For the last couple of months, I was working on a large project in which I needed to use the list of countries in both English and Arabic languages. At first glance, I thought finding this list was going to be easy as it looks like a common problem, right? But unfortunately, it wasn't.
Most of the data I've found weren't organized properly, and it was too hard to extract the necessary data without putting in a huge effort.
I decided to use some API having this data already, but I faced some problems. Most of the APIs provide you with a limited number of requests per month. If you want more requests, you've to pay more and more. Unfortunately, the free ones weren't reliable.
Despite all of that, I had two major problems. The first one, we may have situations in which we want to relate some data to some countries in our database with foreign keys. So, the APIs won't be useful, and I have to store the data in the database. For the second one, all the solutions I've found weren't providing Arabic data.
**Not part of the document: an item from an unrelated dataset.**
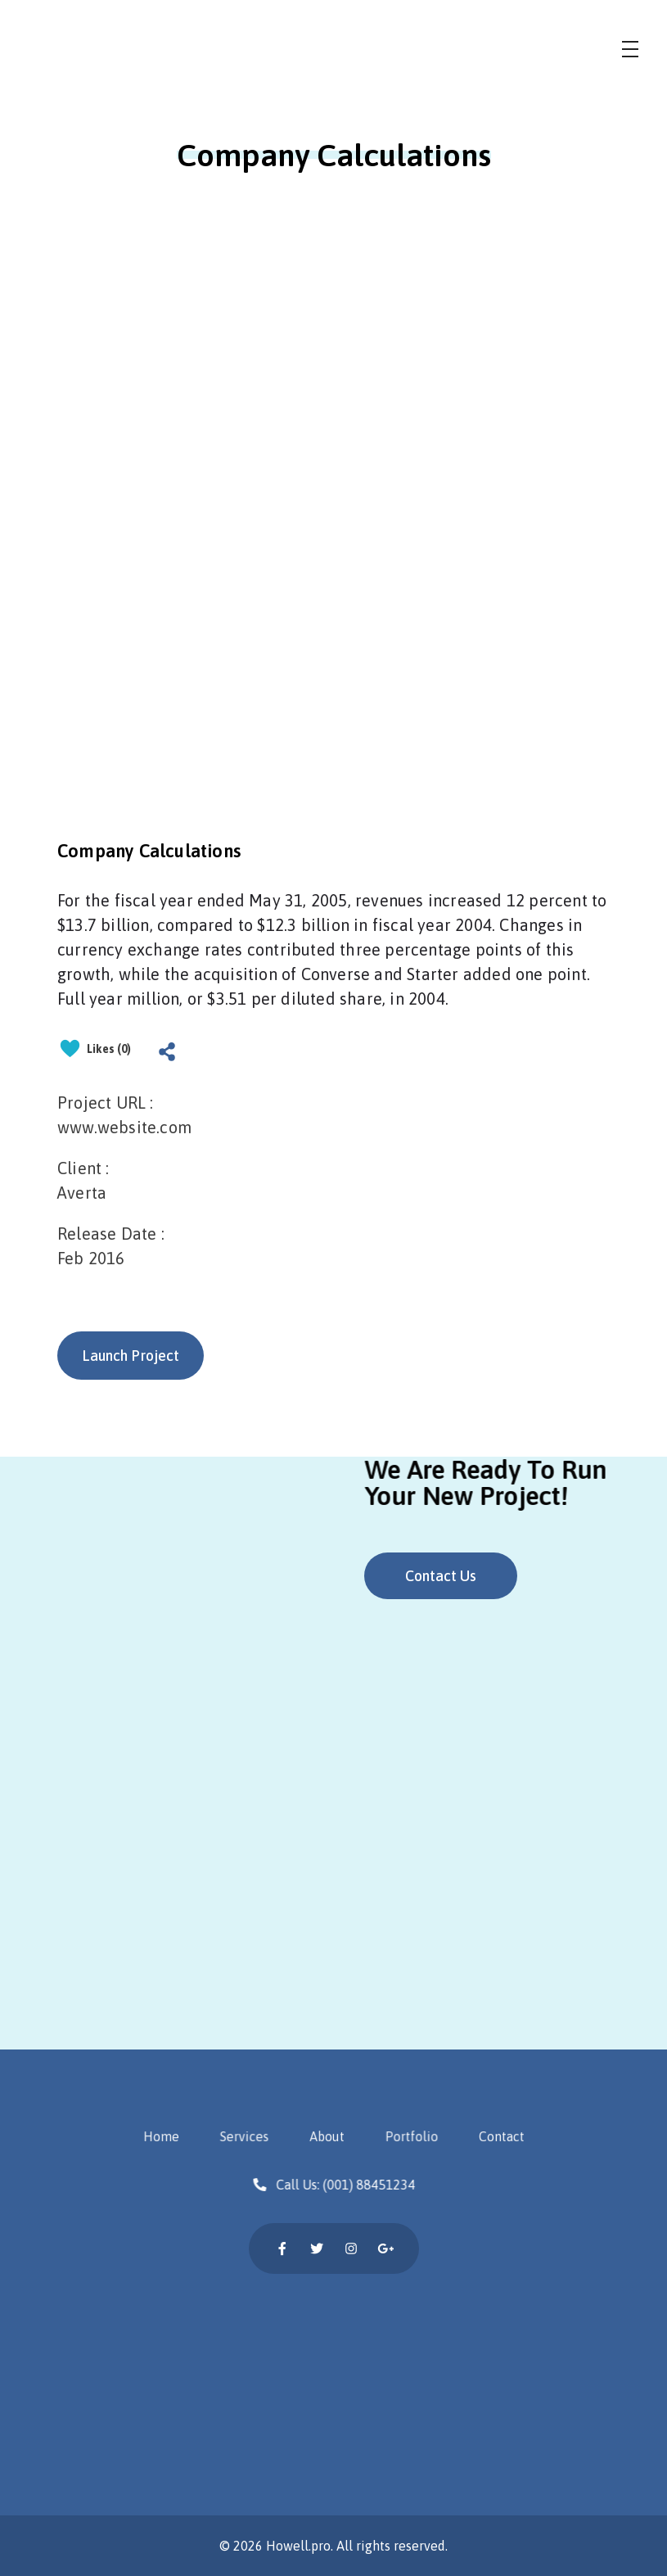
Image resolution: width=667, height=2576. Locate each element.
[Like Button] (70, 1048)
So, I decided to build the data on my own. With the help of GeoNames public data and with some extra effort to translate the data and add extra fields, I created amrsaeedhosny/countries repository on GitHub.
Country Data
Each country has the following data:
- English Name.
- Arabic Name.
- ISO 3166-1 Alpha-2 Code.
- ISO 3166-1 Alpha-3 Code.
- Phone Code.
Available File Formats
The countries data are stored in multiple file formats:
- CSV:
English Name | Arabic Name | Alpha-2 Code | Alpha-3 Code | Phone Code |
---|---|---|---|---|
Egypt | مصر | EG | EGY | 20 |
- JSON:
{
"english_name": "Egypt",
"arabic_name": "مصر",
"alpha2_code": "EG",
"alpha3_code": "EGY",
"phone_code": "20"
}
- SQL:
INSERT INTO COUNTRY (ENGLISH_NAME, ARABIC_NAME, ALPHA2_CODE, ALPHA3_CODE, PHONE_CODE) VALUES('Egypt', 'مصر', 'EG', 'EGY', '20');
Custom File Format
There is also a simple python script that you can use to build your own file format:
import csv
my_file = open("my_file.txt", "w")
with open('countries.csv') as csv_file:
csv_reader = csv.reader(csv_file)
csv_reader.next()
for row in csv_reader:
for column in row:
my_file.write(column + ",")
my_file.write("\n")
my_file.close()
Now the problem has been solved once, and I can use the data easily whenever I need it.
By reaching this, you've to know that you're free to use this data in your own projects. Actually, that was the whole point of this article. So, enjoy!